_Directions:_ Write out every line below that includes the word "Bûchette".

Saved entries:
·····
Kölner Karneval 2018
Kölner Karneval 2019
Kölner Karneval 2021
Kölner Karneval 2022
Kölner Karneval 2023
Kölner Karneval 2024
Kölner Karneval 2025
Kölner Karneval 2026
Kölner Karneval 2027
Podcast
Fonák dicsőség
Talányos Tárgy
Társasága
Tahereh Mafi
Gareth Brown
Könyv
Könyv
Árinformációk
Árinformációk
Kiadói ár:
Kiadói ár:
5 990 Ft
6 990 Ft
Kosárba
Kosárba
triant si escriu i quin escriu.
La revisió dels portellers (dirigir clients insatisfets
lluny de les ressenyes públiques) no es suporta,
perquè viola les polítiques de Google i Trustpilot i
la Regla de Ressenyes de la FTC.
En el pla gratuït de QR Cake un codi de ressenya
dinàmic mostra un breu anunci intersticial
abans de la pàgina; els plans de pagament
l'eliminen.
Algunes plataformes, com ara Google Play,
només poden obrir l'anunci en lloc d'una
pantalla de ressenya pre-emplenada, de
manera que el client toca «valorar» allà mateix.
·····
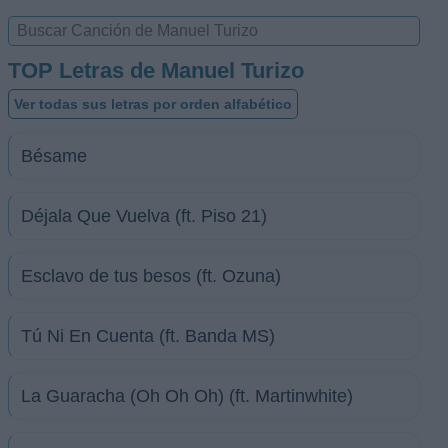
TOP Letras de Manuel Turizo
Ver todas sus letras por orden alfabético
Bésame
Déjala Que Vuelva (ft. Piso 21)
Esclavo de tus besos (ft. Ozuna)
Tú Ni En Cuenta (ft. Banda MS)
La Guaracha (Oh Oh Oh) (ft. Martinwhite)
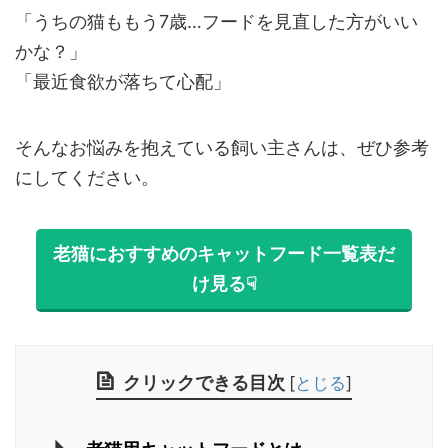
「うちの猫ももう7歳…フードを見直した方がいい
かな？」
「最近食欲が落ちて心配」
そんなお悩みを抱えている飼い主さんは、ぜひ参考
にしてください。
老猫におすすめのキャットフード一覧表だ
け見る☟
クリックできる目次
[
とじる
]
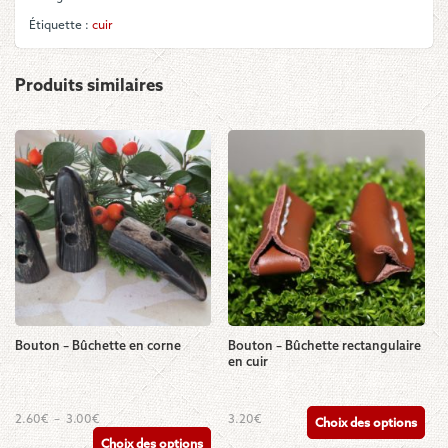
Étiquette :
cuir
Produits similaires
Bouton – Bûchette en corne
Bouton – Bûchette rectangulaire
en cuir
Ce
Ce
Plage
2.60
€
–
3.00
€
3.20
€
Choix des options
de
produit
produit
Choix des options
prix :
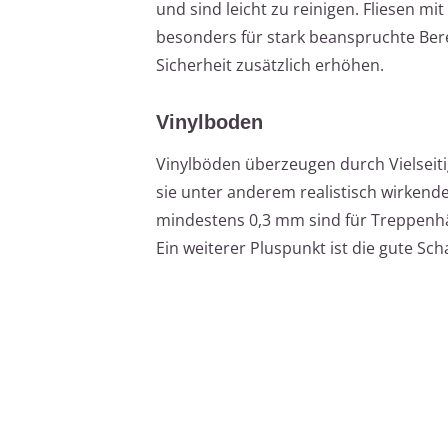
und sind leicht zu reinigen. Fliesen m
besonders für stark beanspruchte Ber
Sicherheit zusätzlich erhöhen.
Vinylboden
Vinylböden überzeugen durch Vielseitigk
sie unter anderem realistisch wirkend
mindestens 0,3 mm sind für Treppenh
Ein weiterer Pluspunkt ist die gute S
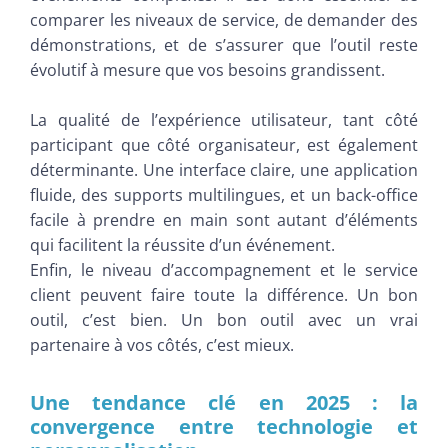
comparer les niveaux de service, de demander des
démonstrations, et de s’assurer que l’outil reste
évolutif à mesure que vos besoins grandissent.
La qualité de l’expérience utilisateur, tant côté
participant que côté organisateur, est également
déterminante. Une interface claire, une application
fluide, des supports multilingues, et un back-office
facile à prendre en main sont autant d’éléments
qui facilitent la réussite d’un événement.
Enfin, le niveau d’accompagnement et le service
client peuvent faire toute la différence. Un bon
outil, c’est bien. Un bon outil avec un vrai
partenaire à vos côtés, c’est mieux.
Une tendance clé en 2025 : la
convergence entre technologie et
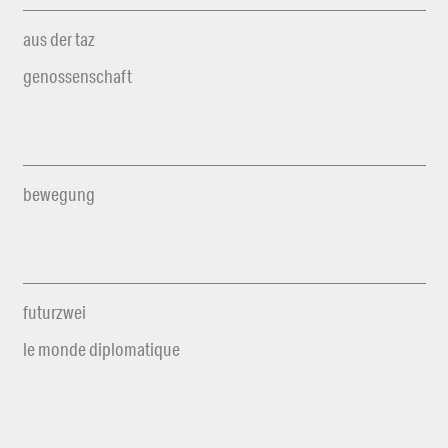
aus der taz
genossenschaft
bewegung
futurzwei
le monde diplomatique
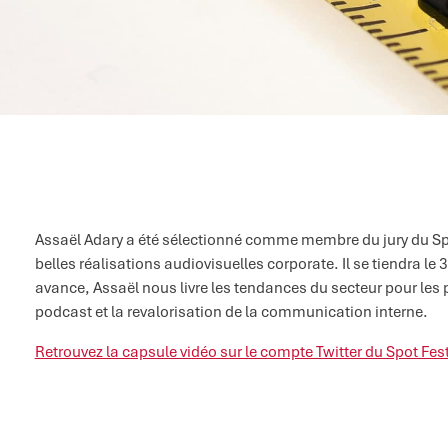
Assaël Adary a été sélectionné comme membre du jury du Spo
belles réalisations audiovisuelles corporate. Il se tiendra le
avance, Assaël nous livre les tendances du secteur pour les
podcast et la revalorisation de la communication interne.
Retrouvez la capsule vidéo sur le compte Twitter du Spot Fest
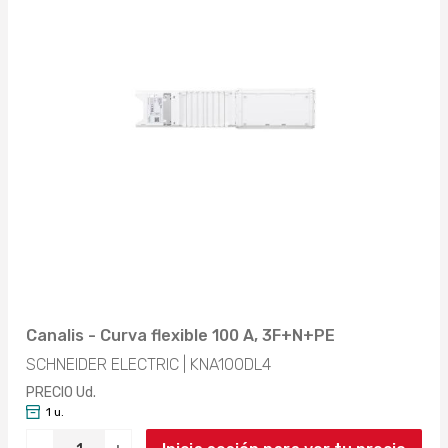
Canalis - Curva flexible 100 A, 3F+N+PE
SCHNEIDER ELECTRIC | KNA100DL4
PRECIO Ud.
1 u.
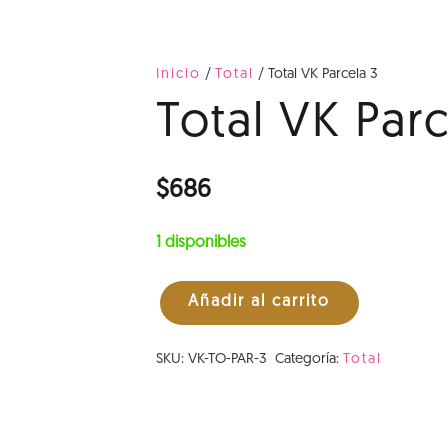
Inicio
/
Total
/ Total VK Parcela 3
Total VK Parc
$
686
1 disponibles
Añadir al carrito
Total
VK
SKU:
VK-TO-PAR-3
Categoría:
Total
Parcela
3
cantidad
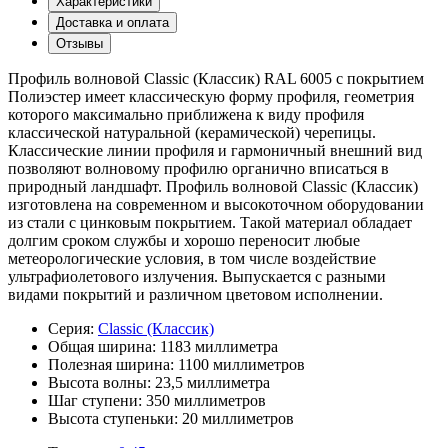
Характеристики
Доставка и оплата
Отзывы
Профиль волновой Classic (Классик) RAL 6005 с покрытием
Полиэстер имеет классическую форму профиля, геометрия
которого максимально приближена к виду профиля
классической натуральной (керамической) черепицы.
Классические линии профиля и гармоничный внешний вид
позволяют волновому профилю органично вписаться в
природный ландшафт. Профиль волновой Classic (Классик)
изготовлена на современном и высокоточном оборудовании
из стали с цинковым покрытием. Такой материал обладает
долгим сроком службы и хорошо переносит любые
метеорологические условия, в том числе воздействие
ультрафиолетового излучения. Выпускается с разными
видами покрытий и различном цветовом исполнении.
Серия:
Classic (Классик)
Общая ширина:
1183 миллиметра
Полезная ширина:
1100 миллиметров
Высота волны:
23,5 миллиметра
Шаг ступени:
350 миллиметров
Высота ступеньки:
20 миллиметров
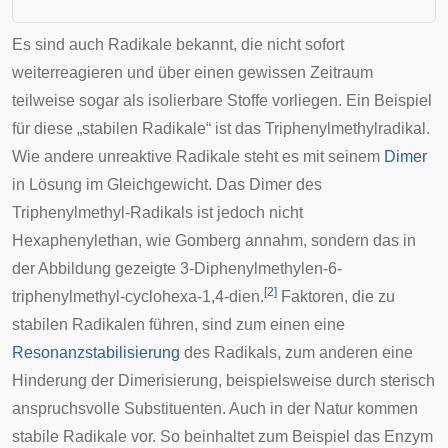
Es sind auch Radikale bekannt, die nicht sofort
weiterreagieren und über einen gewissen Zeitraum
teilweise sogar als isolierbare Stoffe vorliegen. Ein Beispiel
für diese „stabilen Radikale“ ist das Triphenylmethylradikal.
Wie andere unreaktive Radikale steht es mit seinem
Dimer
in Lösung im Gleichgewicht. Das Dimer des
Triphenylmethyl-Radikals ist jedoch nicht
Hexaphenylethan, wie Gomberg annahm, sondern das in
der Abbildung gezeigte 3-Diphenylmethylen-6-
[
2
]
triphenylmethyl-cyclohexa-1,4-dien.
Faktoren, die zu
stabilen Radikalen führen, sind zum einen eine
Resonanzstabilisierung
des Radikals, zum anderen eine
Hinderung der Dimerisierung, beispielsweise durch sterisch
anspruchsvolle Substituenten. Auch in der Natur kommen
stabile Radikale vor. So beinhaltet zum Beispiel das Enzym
·····
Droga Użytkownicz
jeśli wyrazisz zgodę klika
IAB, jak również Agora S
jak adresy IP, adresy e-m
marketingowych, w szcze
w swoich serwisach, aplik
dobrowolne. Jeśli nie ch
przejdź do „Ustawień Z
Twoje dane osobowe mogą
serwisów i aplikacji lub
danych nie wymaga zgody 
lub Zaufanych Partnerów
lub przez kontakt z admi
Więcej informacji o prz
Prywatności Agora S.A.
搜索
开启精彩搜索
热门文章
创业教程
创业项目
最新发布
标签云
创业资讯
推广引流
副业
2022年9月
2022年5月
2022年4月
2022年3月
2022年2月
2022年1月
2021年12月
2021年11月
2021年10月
·····
_Worked solution:_
Bouton – Bûchette en corne
Bouton – Bûchette rectangulaire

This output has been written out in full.